INSTRUCTIONS FOR THE TASK. The expected response is the complete listing below, restated exactly, with its pictures omitted.

============

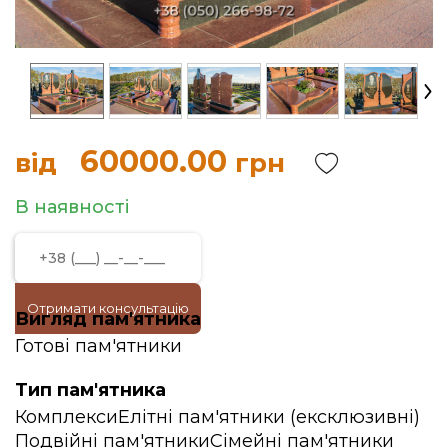
60000.00
від
грн
В наявності
Отримати консультацію
Вигляд пам'ятника
Готові пам'ятники
Тип пам'ятника
Комплекси
Елітні пам'ятники (ексклюзивні)
Подвійні пам'ятники
Сімейні пам'ятники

============

ANSWER TO THIS PROBLEM.
60000.00
від
грн
В наявності
Отримати консультацію
Вигляд пам'ятника
Готові пам'ятники
Тип пам'ятника
Комплекси
Елітні пам'ятники (ексклюзивні)
Подвійні пам'ятники
Сімейні пам'ятники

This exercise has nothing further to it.